Repeat all of the data below word for word, keeping no images.

Available data ->
....................
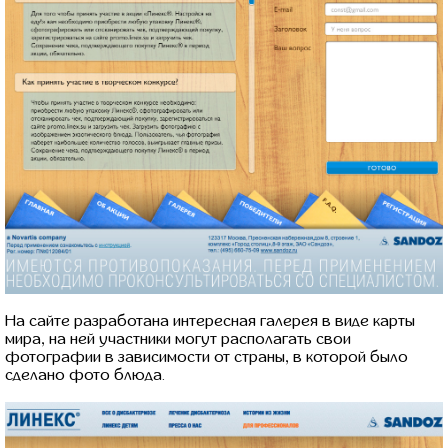
На сайте разработана интересная галерея в виде карты
мира, на ней участники могут располагать свои
фотографии в зависимости от страны, в которой было
сделано фото блюда.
....................
Reply to the exercise ->
На сайте разработана интересная галерея в виде карты
мира, на ней участники могут располагать свои
фотографии в зависимости от страны, в которой было
сделано фото блюда.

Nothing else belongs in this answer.